By Carole Glines, ,
Published September 27, 2017
Whether for recreation, health and fun or just to get to work, more and more Americans are riding bicycles. But their numbers might be even greater if the pedal-pushers felt safer on the roads — particularly at night and in cities.
Now, an innovative product is making that possible. Called the Blaze Laserlight, it projects a green image of a bike 20 feet ahead of a cyclist, alerting drivers and pedestrians that a real bike is coming their way.
The gadget is being road-tested by bike-sharing services such as Citi Bike in New York. Individual consumers, meanwhile, can buy them online.
Emily Brooke, the founder and CEO of the U.K. company Blaze, told Fox News she invented the Laserlight because she found "the cities were stressful, dangerous [and] exhausting" while bicycling.
"Other people aren't looking out for you," she said.
The Laserlight combines a white light, which complies with a British law mandating lights on the handlebars, with a laser image that gets beamed out of blind spots, junctions and situations where bicyclists can’t be seen. The laser projects a green image of a bike onto the ground about 20 feet in front of the rider.
"That gives you a bigger footprint on the road and allows drivers in front of you to see that you're there and stops them turning across your path,” Brooke said. “It tackles the most common cause of fatality, which is the blind spot."

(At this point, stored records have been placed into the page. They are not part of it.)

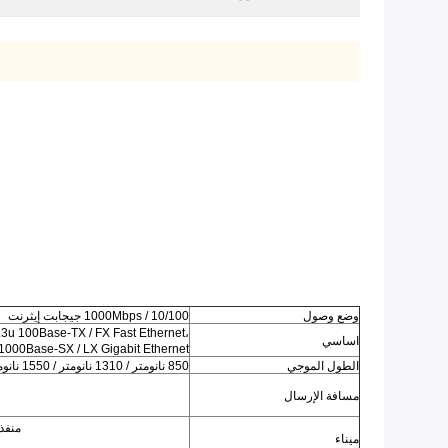
وضع وصول
10/100 / 1000Mbps جيجابت إيثرنت
3u 100Base-TX / FX Fast Ethernet،
اساسي
000Base-SX / LX Gigabit Ethernet
الطول الموجي
850 نانومتر / 1310 نانومتر / 1550 نانومتر (بناءً على وحدة SFP المستخدمة)
مسافة الإرسال
منفذ RJ45 واحد: للتوصيل مع أزواج مجدولة  cat5 / 6
ميناء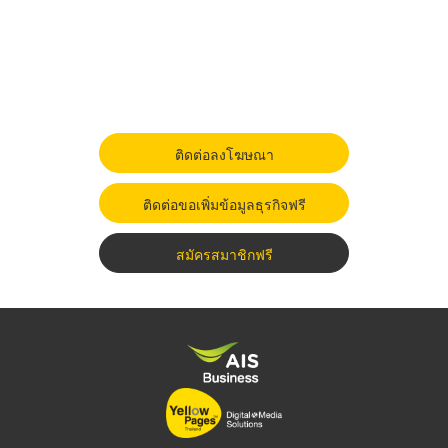
ติดต่อลงโฆษณา
ติดต่อขอเพิ่มข้อมูลธุรกิจฟรี
สมัครสมาชิกฟรี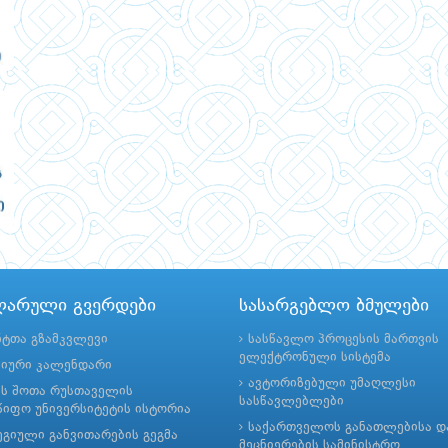
ლარული გვერდები
სასარგებლო ბმულები
ნტთა გზამკვლევი
სასწავლო პროცესის მართვის
ელექტრონული სისტემა
მიური კალენდარი
ავტორიზებული უმაღლესი
ის შოთა რუსთაველის
სასწავლებლები
იფო უნივერსიტეტის ისტორია
საქართველოს განათლებისა დ
გიული განვითარების გეგმა
მეცნიერების სამინისტრო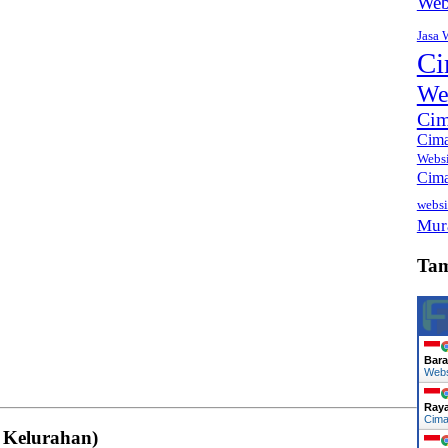
Web
Jasa 
Ci
We
Cim
Cima
Webs
Cima
websi
Mur
Ta
Bara
Web
Ray
Cima
 Kelurahan)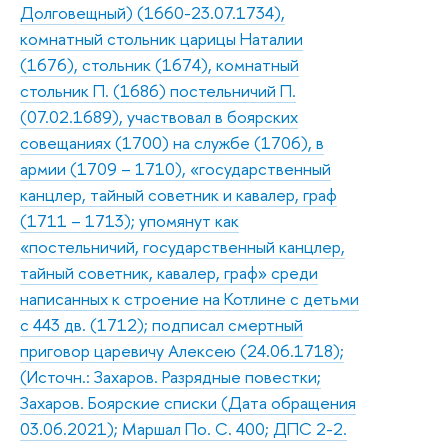
Долговещный) (1660-23.07.1734),
комнатный стольник царицы Наталии
(1676), стольник (1674), комнатный
стольник П. (1686) постельничий П.
(07.02.1689), участвовал в боярских
совещаниях (1700) на службе (1706), в
армии (1709 – 1710), «государственный
канцлер, тайный советник и кавалер, граф
(1711 – 1713); упомянут как
«постельничий, государственный канцлер,
тайный советник, кавалер, граф» среди
написанных к строение на Котлине с детьми
с 443 дв. (1712); подписал смертный
приговор царевичу Алексею (24.06.1718);
(Источн.: Захаров. Разрядные повестки;
Захаров. Боярские списки (Дата обращения
03.06.2021); Маршал По. С. 400; ДПС 2-2.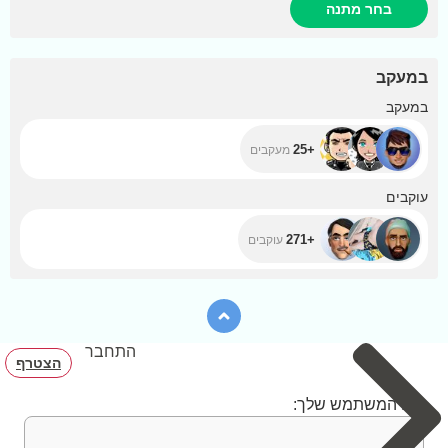
בחר מתנה
במעקב
+25
במעקב
+25
מעקבים
+271
עוקבים
+271
עוקבים
התחבר
הצטרף
שם המשתמש שלך: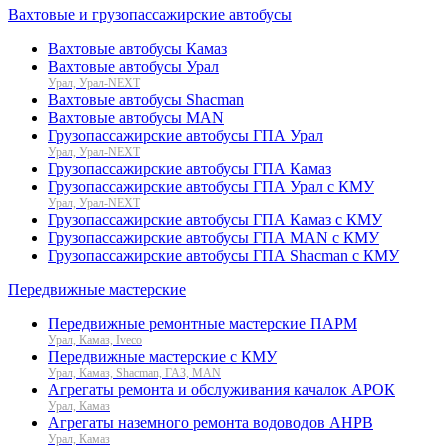
Вахтовые и грузопассажирские автобусы
Вахтовые автобусы Камаз
Вахтовые автобусы Урал
Урал, Урал-NEXT
Вахтовые автобусы Shacman
Вахтовые автобусы MAN
Грузопассажирские автобусы ГПА Урал
Урал, Урал-NEXT
Грузопассажирские автобусы ГПА Камаз
Грузопассажирские автобусы ГПА Урал с КМУ
Урал, Урал-NEXT
Грузопассажирские автобусы ГПА Камаз с КМУ
Грузопассажирские автобусы ГПА MAN с КМУ
Грузопассажирские автобусы ГПА Shacman с КМУ
Передвижные мастерские
Передвижные ремонтные мастерские ПАРМ
Урал, Камаз, Iveco
Передвижные мастерские с КМУ
Урал, Камаз, Shacman, ГАЗ, MAN
Агрегаты ремонта и обслуживания качалок АРОК
Урал, Камаз
Агрегаты наземного ремонта водоводов АНРВ
Урал, Камаз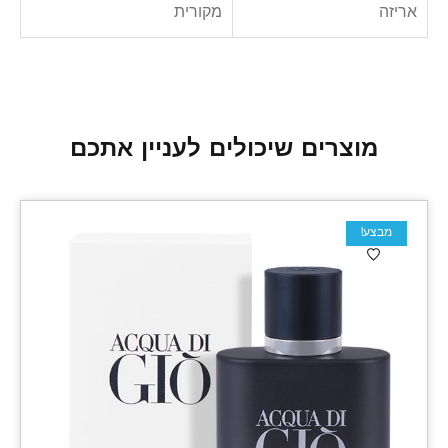
אריזה
מקורית
מוצרים שיכולים לעניין אתכם
מבצע!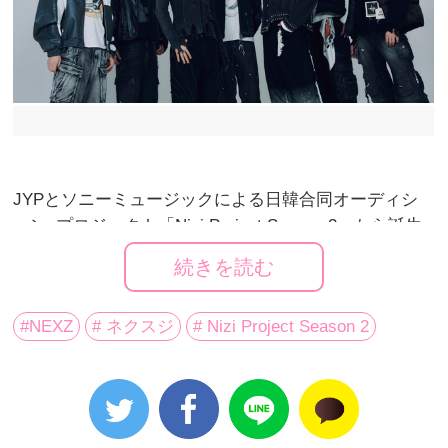
JYPとソニーミュージックによる日韓合同オーディシ
ョン･プロジェクト「Nizi Project Season 2」から誕生
したグローバル･ボーイズグループ “
NEXZ
(読み：ネク
続きを読む
スジ)”。
#NEXZ
# ネクスジ
# Nizi Project Season 2
昨年12月18日、オーディションのファイナルステージ
で披露したJ.Y. Park氏作詞・作曲の「Miracle」をプレ
リリース楽曲として配信すると、12月18日付オリコ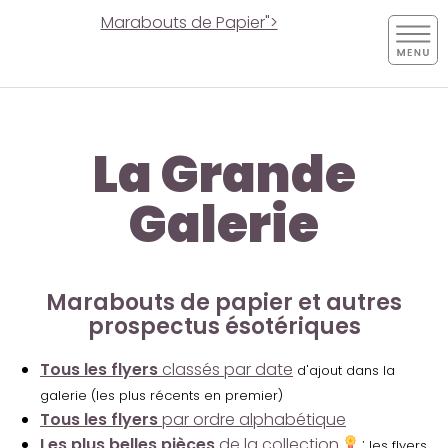
Marabouts de Papier">
La Grande
Galerie
Marabouts de papier et autres
prospectus ésotériques
Tous les flyers
classés par date
d'ajout dans la
galerie (les plus récents en premier)
Tous les flyers
par ordre alphabétique
Les plus belles pièces
de la collection
:
les flyers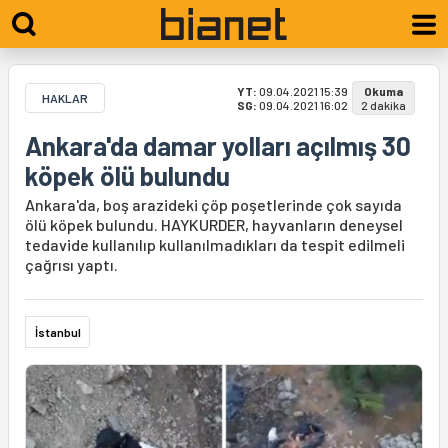
YT:
09.04.2021 15:39
Okuma
HAKLAR
SG:
09.04.2021 16:02
2 dakika
Ankara'da damar yolları açılmış 30
köpek ölü bulundu
Ankara'da, boş arazideki çöp poşetlerinde çok sayıda
ölü köpek bulundu. HAYKURDER, hayvanların deneysel
tedavide kullanılıp kullanılmadıkları da tespit edilmeli
çağrısı yaptı.
İstanbul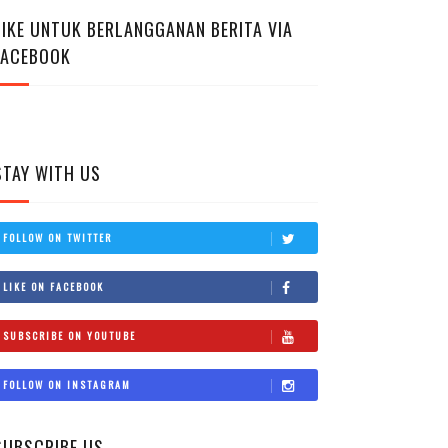
LIKE UNTUK BERLANGGANAN BERITA VIA
FACEBOOK
STAY WITH US
FOLLOW ON TWITTER
LIKE ON FACEBOOK
SUBSCRIBE ON YOUTUBE
FOLLOW ON INSTAGRAM
SUBSCRIBE US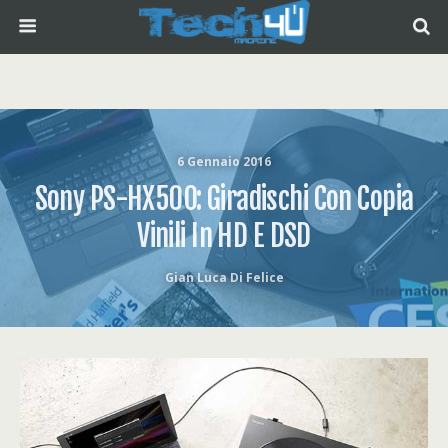
6 Gennaio 2016
Sony PS-HX500: Giradischi Con Copia
Vinili In HD E DSD
Gian Luca Di Felice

According to Brooke, 79 percent of bicycles involved in crashes are traveling straight ahead when a vehicle turns into them. She said she chose the 20-foot distance because it's half the length of a bus, and she wanted the laser image to be green because "the human eye is most sensitive to green light."
Drivers "just see it and all they need to do is not turn, not react, not turn into the cyclist or not pull out,” she said. “People see it and go, ‘What is that?’ And that's perfect, as long as they don't make that turn, which can be potentially fatal…."
Brooke said the Laserlight alerts not only drivers, but pedestrians, too, about oncoming bikes. "One of the most obvious cases,” she said, “is pedestrians stepping off the pavement in front of [cyclists], especially when they're glued to a smartphone and they step into a bike lane. They see [the Laserlight] coming before they see you."
The Laserlight is waterproof, it clips on and off easily and it’s durable. ("One got run over by a truck and it still works," Brooke said.) Its rechargeable battery lasts about two months between charges.
Brooke said independent British studies have shown the Blaze works well around buses, vans, cars and trucks, in different light conditions and road surfaces.
"They found that a bicycle with a Laserlight is more visible to a driver in pitch black than a bike without one in broad daylight….75 percent of [cyclists] said they felt more confident riding with a Laserlight," she said.
That's true, she added, not only in the city, but in rural and suburban areas, where bike riders feel "it's often a lot darker."
Meanwhile, Citi Bike, New York City’s 4-year-old bike-share program, is testing Laserlights on 250 of its bikes.
"Riding in New York comes with its challenges,” Citi Bike spokeswoman Dani Simons told Fox News. “Our streets are very crowded. People have to contend with drivers, with pedestrians, with other cyclists on the road, so the Blaze lights really help make you a little bit more visible on the streets."
She said she took a test ride with a Blaze-equipped bike and was impressed.
"I remember stopping near an intersection near where I live, and little kids are like, 'Wow, look at that. That's so cool,'" she said. "And I had other women stop me while I was riding and ask me about it and want to know where I got it and how it works."
Marketing the safety feature to women during Citi Bike’s pilot program with Laserlight is especially important to Simons.
"Right now, women make up about 30 percent of our ridership, and we think that should obviously be closer to 50 percent, which is what women are in the population,” she said. “And we think doing more visible things to demonstrate our commitment to safety and to make the bikes feel safer will be more inviting to more women.”